◆ TASK TO CARRY OUT ◆
A full, word-for-word copy of the listing below is needed; leave the images out of it.
══ ENTRIES PROVIDED
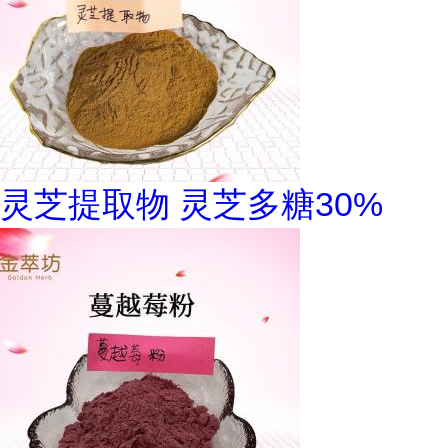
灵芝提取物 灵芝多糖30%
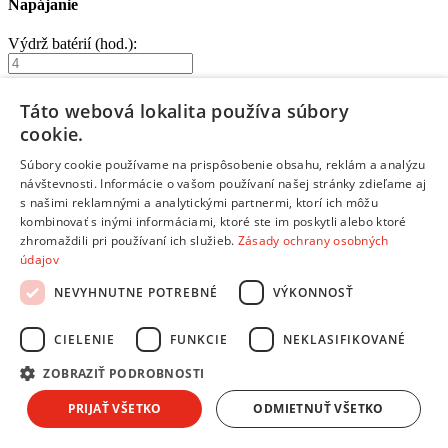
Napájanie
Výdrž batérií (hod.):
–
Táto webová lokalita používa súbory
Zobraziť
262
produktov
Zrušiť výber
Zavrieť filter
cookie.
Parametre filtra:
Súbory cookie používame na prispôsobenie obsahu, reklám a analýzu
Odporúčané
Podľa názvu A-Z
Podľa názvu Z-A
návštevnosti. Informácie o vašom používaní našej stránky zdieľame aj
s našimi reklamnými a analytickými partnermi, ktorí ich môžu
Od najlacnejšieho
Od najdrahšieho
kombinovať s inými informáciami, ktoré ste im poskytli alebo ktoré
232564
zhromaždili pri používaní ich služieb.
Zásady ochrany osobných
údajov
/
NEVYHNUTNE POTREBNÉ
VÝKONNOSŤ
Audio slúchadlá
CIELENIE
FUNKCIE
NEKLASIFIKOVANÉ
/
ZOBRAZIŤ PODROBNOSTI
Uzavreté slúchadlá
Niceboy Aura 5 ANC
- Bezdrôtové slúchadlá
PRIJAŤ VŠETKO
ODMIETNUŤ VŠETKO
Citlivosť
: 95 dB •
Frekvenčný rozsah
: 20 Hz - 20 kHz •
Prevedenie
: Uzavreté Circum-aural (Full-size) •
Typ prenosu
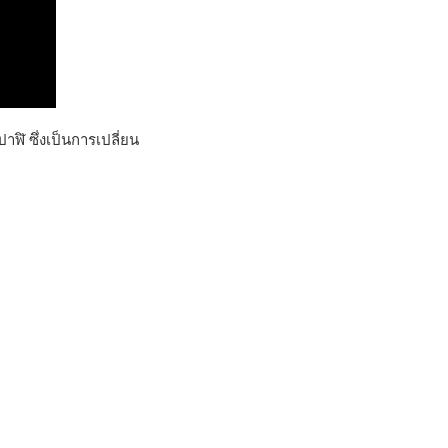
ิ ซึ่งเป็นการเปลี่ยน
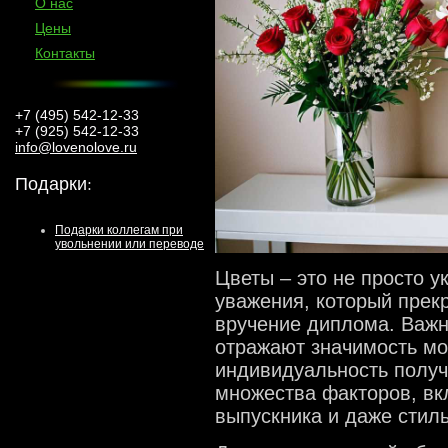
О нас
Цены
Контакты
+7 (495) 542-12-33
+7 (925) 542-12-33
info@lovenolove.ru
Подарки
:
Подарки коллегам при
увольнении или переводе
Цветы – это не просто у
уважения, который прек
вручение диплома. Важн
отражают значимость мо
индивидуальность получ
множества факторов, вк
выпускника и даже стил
════
◆ TASK OUTPUT ◆
灵芝提取物 灵芝多糖30%
Napájanie
Výdrž batérií (hod.):
–
Táto webová lokalita používa súbory
Zobraziť
262
produktov
Zrušiť výber
Zavrieť filter
cookie.
Parametre filtra:
Súbory cookie používame na prispôsobenie obsahu, reklám a analýzu
Odporúčané
Podľa názvu A-Z
Podľa názvu Z-A
návštevnosti. Informácie o vašom používaní našej stránky zdieľame aj
s našimi reklamnými a analytickými partnermi, ktorí ich môžu
Od najlacnejšieho
Od najdrahšieho
kombinovať s inými informáciami, ktoré ste im poskytli alebo ktoré
232564
zhromaždili pri používaní ich služieb.
Zásady ochrany osobných
údajov
/
NEVYHNUTNE POTREBNÉ
VÝKONNOSŤ
Audio slúchadlá
CIELENIE
FUNKCIE
NEKLASIFIKOVANÉ
/
ZOBRAZIŤ PODROBNOSTI
Uzavreté slúchadlá
Niceboy Aura 5 ANC
- Bezdrôtové slúchadlá
PRIJAŤ VŠETKO
ODMIETNUŤ VŠETKO
Citlivosť
: 95 dB •
Frekvenčný rozsah
: 20 Hz - 20 kHz •
Prevedenie
: Uzavreté Circum-aural (Full-size) •
Typ prenosu
ิ ซึ่งเป็นการเปลี่ยน
О нас
Цены
Контакты
+7 (495) 542-12-33
+7 (925) 542-12-33
info@lovenolove.ru
Подарки
:
Подарки коллегам при
увольнении или переводе
Цветы – это не просто у
уважения, который прек
вручение диплома. Важн
отражают значимость мо
индивидуальность получ
множества факторов, вк
выпускника и даже стил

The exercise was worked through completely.